(Collected data)
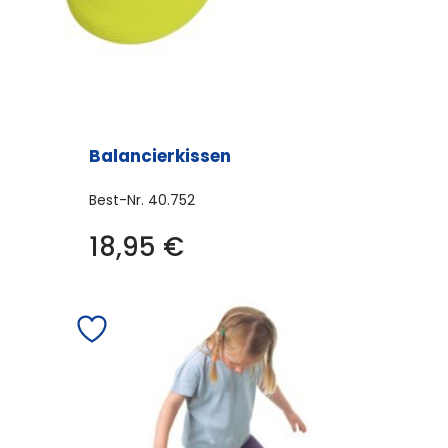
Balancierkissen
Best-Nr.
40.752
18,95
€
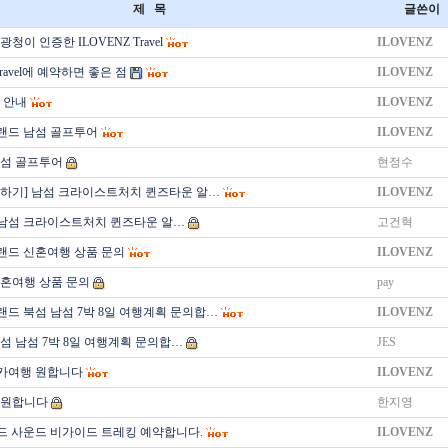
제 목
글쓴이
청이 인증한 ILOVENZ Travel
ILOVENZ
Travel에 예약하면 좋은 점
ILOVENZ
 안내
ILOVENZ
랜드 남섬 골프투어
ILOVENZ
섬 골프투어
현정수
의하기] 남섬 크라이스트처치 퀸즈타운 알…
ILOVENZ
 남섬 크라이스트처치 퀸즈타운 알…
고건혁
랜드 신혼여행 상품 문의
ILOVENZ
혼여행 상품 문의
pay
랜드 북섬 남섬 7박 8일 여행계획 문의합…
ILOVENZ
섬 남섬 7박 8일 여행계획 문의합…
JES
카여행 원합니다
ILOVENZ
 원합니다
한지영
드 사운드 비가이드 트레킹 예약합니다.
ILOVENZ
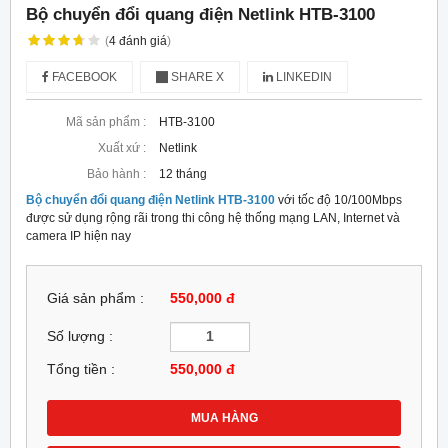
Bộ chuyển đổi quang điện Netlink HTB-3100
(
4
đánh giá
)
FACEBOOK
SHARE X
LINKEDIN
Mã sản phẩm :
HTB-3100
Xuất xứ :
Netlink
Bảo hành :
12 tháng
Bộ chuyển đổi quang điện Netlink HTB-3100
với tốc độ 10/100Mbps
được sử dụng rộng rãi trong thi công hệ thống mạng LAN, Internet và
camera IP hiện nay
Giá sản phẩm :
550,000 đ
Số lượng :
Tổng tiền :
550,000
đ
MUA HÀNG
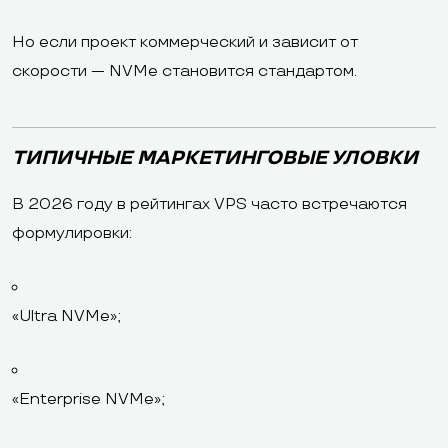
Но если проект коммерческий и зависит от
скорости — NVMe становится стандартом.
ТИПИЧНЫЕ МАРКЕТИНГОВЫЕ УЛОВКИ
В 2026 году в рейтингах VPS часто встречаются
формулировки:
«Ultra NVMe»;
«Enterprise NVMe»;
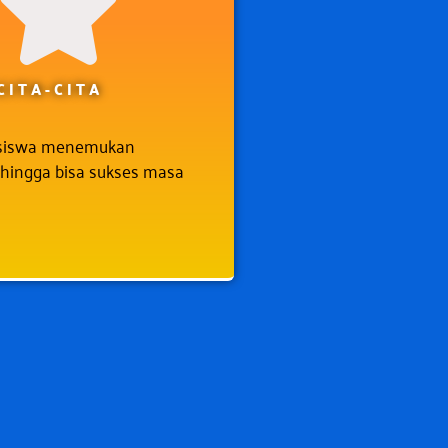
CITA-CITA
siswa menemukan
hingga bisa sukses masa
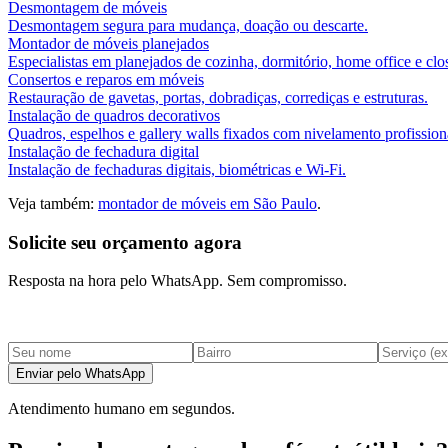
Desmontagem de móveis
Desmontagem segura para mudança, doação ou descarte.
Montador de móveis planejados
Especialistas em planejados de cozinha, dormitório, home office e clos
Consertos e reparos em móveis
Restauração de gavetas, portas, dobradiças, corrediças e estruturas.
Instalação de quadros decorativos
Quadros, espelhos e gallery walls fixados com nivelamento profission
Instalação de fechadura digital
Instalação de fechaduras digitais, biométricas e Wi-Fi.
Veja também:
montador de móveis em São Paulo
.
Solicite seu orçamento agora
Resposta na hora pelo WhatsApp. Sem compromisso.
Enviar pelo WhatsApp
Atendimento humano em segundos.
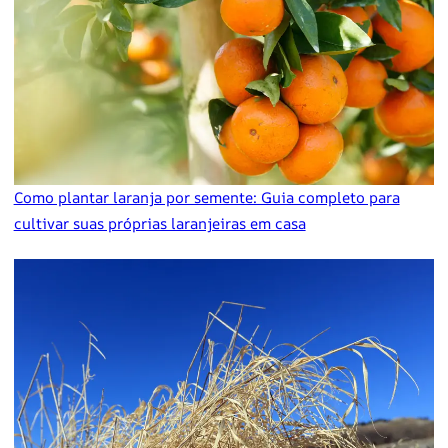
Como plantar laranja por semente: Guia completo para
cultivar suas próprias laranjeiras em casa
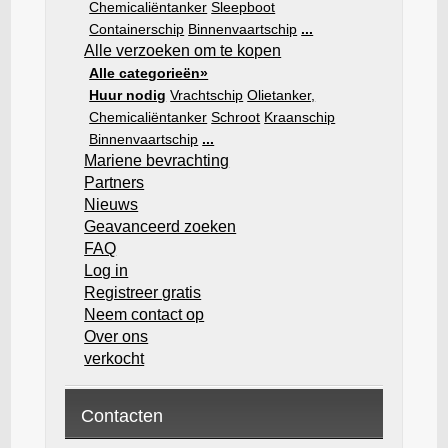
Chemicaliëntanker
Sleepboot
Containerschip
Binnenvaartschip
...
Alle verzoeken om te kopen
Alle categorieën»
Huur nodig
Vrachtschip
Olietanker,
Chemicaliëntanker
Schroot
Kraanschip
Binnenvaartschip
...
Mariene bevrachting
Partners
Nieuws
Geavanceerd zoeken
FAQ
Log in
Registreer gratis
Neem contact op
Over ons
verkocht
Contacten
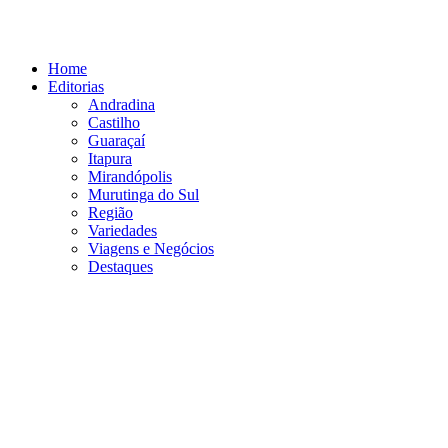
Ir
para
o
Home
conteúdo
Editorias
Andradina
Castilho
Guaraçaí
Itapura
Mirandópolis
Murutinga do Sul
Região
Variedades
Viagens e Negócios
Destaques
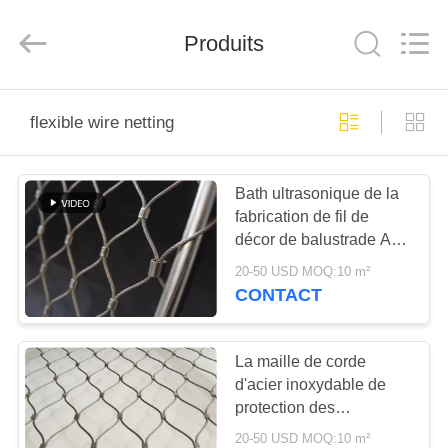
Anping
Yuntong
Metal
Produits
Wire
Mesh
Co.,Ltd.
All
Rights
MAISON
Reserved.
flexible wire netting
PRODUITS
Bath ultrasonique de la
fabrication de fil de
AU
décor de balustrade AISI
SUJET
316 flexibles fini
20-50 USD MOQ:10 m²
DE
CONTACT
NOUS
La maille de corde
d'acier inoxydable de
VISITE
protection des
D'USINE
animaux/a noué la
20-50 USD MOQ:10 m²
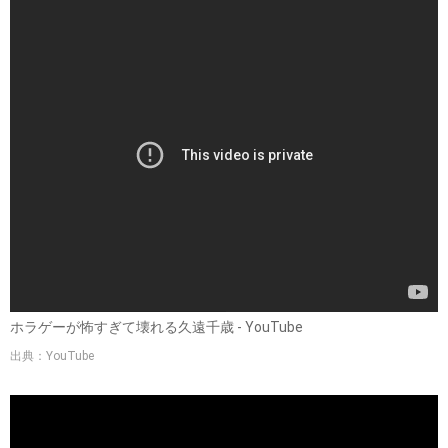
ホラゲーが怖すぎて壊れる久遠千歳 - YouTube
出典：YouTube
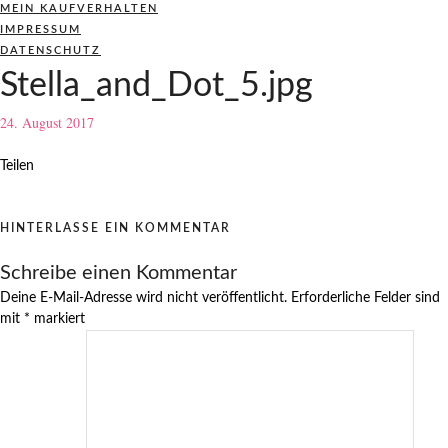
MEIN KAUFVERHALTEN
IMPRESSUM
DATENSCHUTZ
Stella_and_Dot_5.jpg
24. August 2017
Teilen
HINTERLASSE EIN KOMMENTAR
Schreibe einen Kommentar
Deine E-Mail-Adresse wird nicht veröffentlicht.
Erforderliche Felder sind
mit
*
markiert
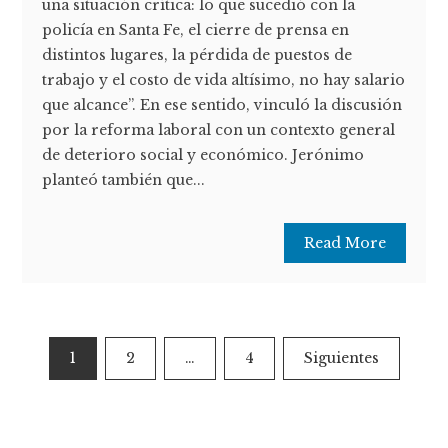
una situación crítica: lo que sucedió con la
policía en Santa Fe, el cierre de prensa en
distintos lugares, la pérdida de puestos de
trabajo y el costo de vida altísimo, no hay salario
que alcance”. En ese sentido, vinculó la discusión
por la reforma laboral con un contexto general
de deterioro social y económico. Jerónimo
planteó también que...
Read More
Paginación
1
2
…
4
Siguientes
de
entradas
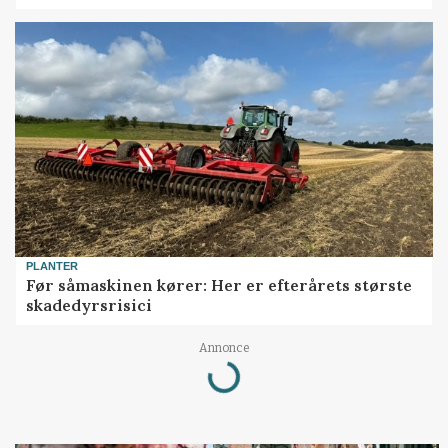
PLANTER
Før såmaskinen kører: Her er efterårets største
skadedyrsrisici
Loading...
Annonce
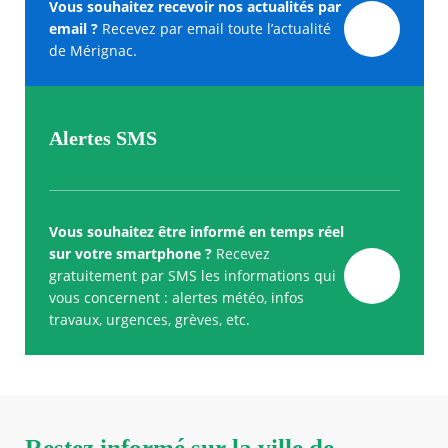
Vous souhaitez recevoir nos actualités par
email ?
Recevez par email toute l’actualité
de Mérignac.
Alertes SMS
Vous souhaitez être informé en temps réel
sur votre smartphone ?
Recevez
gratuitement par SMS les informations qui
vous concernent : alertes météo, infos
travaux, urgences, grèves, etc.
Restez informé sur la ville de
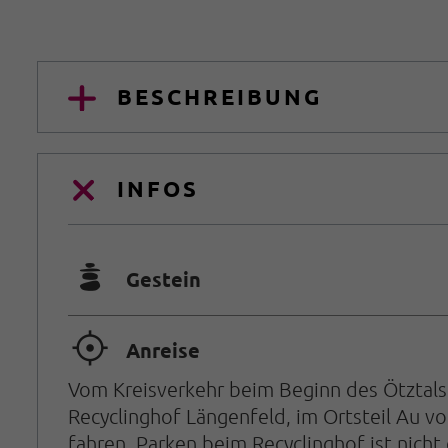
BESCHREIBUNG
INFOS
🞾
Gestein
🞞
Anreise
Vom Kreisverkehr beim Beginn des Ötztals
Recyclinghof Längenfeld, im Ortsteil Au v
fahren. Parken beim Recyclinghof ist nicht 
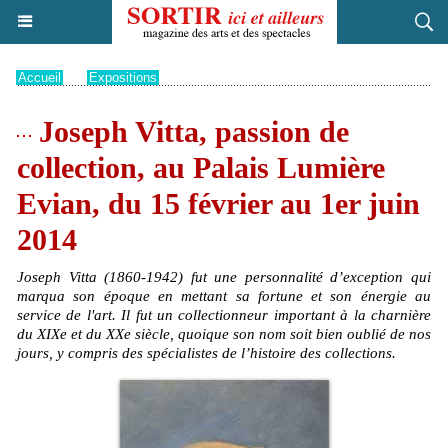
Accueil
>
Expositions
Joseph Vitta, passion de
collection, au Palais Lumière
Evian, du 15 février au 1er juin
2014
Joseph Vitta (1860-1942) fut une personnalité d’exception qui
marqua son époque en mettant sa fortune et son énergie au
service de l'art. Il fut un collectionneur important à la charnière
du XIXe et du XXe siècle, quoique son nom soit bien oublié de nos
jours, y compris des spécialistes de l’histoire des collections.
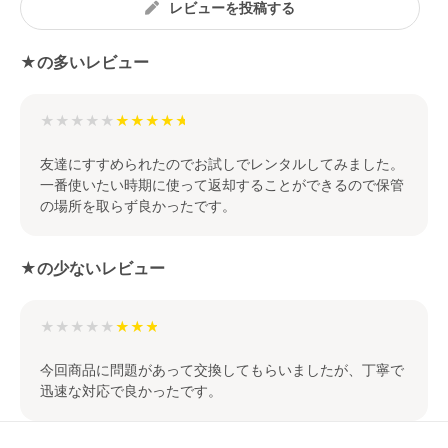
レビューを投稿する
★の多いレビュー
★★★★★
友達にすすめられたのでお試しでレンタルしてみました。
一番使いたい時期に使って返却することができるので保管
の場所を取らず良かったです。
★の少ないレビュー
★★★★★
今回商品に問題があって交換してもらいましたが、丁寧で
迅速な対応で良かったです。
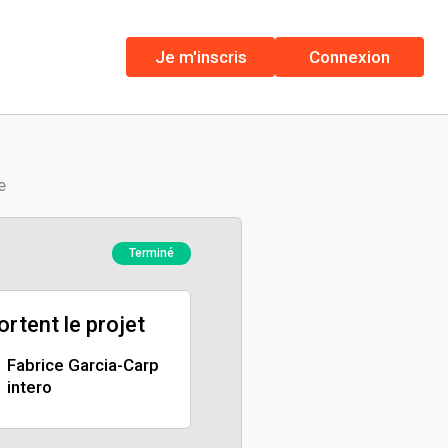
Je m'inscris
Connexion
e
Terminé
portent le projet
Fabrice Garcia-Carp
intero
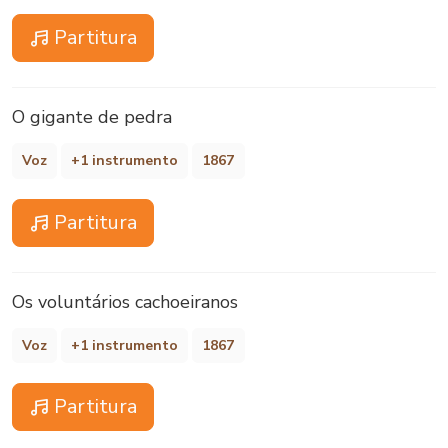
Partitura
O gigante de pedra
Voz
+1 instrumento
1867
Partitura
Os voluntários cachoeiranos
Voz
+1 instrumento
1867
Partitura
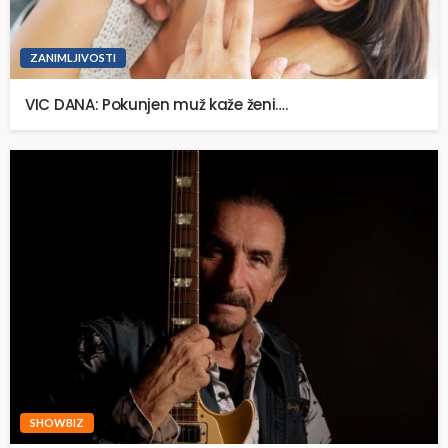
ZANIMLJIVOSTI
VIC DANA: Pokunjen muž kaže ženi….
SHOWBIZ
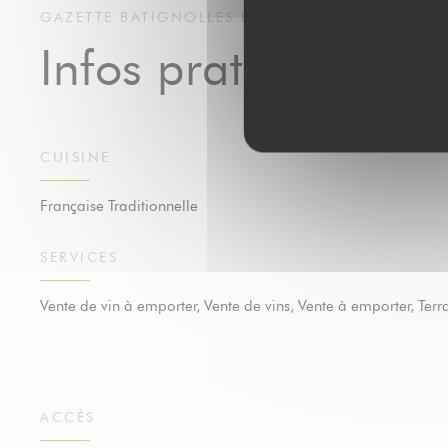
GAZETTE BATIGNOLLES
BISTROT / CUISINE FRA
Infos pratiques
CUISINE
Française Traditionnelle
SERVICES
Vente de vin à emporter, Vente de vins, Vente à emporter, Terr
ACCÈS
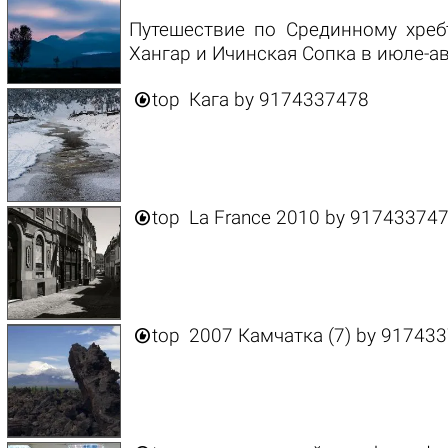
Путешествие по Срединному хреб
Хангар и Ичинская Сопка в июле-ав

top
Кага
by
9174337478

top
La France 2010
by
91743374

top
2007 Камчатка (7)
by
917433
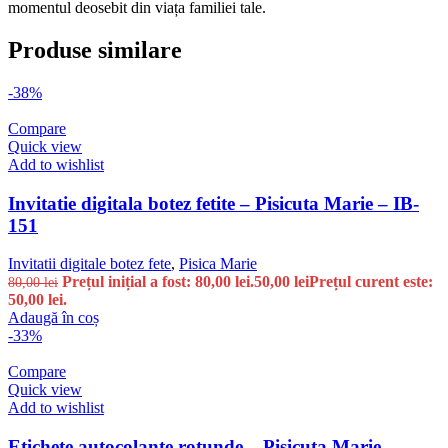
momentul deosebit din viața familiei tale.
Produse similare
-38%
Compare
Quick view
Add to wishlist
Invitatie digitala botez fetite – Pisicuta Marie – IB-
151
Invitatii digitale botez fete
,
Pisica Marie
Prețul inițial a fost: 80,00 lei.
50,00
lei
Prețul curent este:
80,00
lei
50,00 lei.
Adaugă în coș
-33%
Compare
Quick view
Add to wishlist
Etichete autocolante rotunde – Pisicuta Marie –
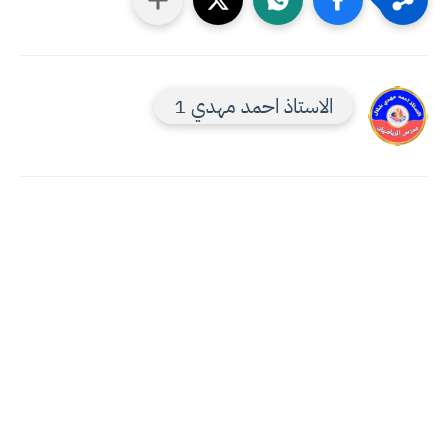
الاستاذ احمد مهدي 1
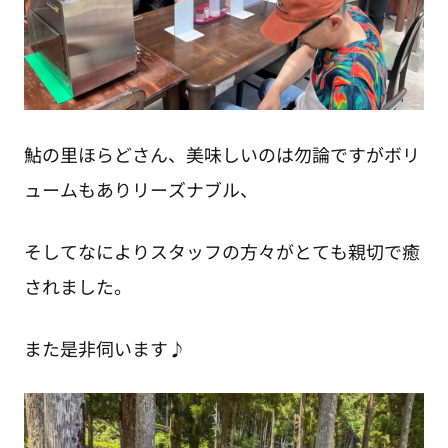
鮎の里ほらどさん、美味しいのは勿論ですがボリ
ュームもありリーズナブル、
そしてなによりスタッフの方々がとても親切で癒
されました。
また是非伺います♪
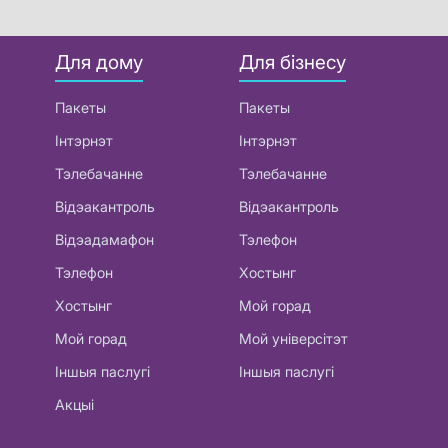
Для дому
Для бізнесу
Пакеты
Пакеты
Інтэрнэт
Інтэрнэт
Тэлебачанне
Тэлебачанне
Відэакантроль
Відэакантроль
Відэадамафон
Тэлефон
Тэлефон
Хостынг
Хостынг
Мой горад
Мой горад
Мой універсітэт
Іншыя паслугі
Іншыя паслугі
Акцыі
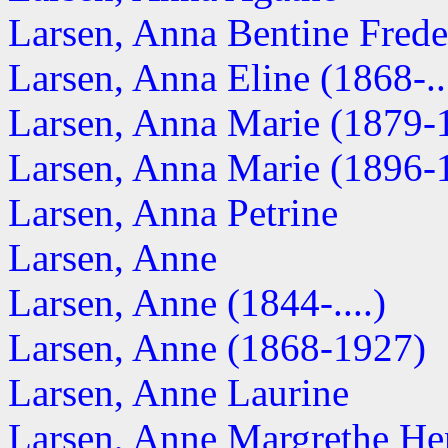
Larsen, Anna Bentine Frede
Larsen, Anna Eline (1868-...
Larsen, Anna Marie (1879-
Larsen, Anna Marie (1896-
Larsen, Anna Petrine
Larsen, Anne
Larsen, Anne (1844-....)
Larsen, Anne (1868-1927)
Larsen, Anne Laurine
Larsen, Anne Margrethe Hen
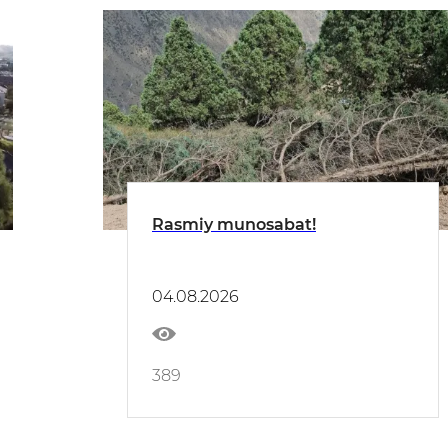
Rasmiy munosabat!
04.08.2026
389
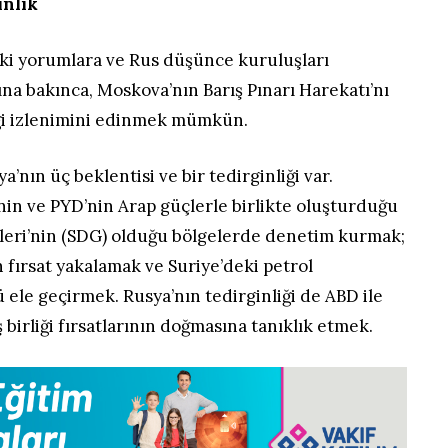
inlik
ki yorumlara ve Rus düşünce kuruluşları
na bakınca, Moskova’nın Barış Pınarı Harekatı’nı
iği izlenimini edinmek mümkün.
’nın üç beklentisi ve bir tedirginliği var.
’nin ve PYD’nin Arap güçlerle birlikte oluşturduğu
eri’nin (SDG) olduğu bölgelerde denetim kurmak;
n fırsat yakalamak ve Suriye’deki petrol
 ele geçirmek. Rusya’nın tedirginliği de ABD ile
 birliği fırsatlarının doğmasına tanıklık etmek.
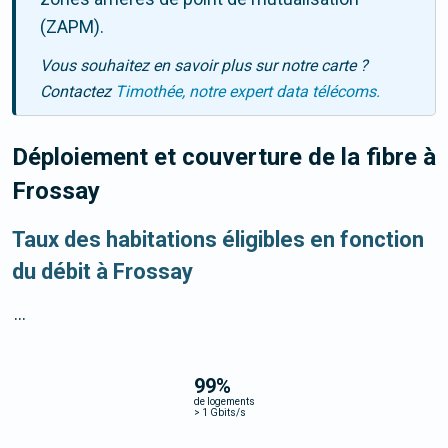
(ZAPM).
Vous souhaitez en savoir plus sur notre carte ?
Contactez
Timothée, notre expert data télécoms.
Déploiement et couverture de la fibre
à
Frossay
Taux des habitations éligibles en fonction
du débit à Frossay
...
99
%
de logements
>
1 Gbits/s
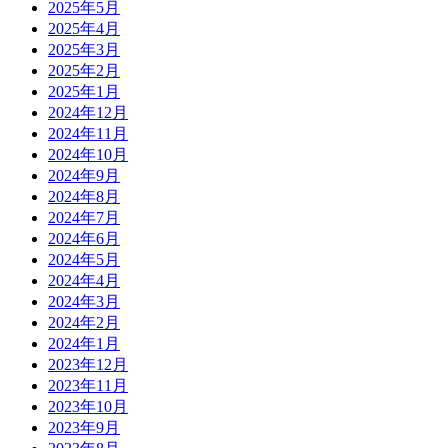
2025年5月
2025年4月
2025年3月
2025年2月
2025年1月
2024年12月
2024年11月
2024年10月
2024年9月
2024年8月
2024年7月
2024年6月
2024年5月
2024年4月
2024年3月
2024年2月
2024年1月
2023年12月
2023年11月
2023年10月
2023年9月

### [Problem requirements]
Begin with the first line of the entries above and write out each line exactly, ending with the line containing "flexible wire netting". Leave out pictures.

### [Your solution]
Balancierkissen
Best-Nr.
40.752
18,95
€
제 목
글쓴이
청이 인증한 ILOVENZ Travel
ILOVENZ
Travel에 예약하면 좋은 점
ILOVENZ
 안내
ILOVENZ
랜드 남섬 골프투어
ILOVENZ
섬 골프투어
현정수
의하기] 남섬 크라이스트처치 퀸즈타운 알…
ILOVENZ
 남섬 크라이스트처치 퀸즈타운 알…
고건혁
랜드 신혼여행 상품 문의
ILOVENZ
혼여행 상품 문의
pay
랜드 북섬 남섬 7박 8일 여행계획 문의합…
ILOVENZ
섬 남섬 7박 8일 여행계획 문의합…
JES
카여행 원합니다
ILOVENZ
 원합니다
한지영
드 사운드 비가이드 트레킹 예약합니다.
ILOVENZ
Bộ chuyển đổi quang điện Netlink HTB-3100
(
4
đánh giá
)
FACEBOOK
SHARE X
LINKEDIN
Mã sản phẩm :
HTB-3100
Xuất xứ :
Netlink
Bảo hành :
12 tháng
Bộ chuyển đổi quang điện Netlink HTB-3100
với tốc độ 10/100Mbps
được sử dụng rộng rãi trong thi công hệ thống mạng LAN, Internet và
camera IP hiện nay
Giá sản phẩm :
550,000 đ
Số lượng :
Tổng tiền :
550,000
đ
MUA HÀNG
Но если проект коммерческий и зависит от
скорости — NVMe становится стандартом.
ТИПИЧНЫЕ МАРКЕТИНГОВЫЕ УЛОВКИ
В 2026 году в рейтингах VPS часто встречаются
формулировки:
«Ultra NVMe»;
«Enterprise NVMe»;
CITA-CITA
siswa menemukan
hingga bisa sukses masa
Desmontagem de móveis
Desmontagem segura para mudança, doação ou descarte.
Montador de móveis planejados
Especialistas em planejados de cozinha, dormitório, home office e clos
Consertos e reparos em móveis
Restauração de gavetas, portas, dobradiças, corrediças e estruturas.
Instalação de quadros decorativos
Quadros, espelhos e gallery walls fixados com nivelamento profission
Instalação de fechadura digital
Instalação de fechaduras digitais, biométricas e Wi-Fi.
Veja também:
montador de móveis em São Paulo
.
Solicite seu orçamento agora
Resposta na hora pelo WhatsApp. Sem compromisso.
Enviar pelo WhatsApp
Atendimento humano em segundos.
Como plantar laranja por semente: Guia completo para
cultivar suas próprias laranjeiras em casa
Chemicaliëntanker
Sleepboot
Containerschip
Binnenvaartschip
...
Alle verzoeken om te kopen
Alle categorieën»
Huur nodig
Vrachtschip
Olietanker,
Chemicaliëntanker
Schroot
Kraanschip
Binnenvaartschip
...
Mariene bevrachting
Partners
Nieuws
Geavanceerd zoeken
FAQ
Log in
Registreer gratis
Neem contact op
Over ons
verkocht
Contacten
Ir
para
o
Home
conteúdo
Editorias
Andradina
Castilho
Guaraçaí
Itapura
Mirandópolis
Murutinga do Sul
Região
Variedades
Viagens e Negócios
Destaques
Anping
Yuntong
Metal
Produits
Wire
Mesh
Co.,Ltd.
All
Rights
MAISON
Reserved.
flexible wire netting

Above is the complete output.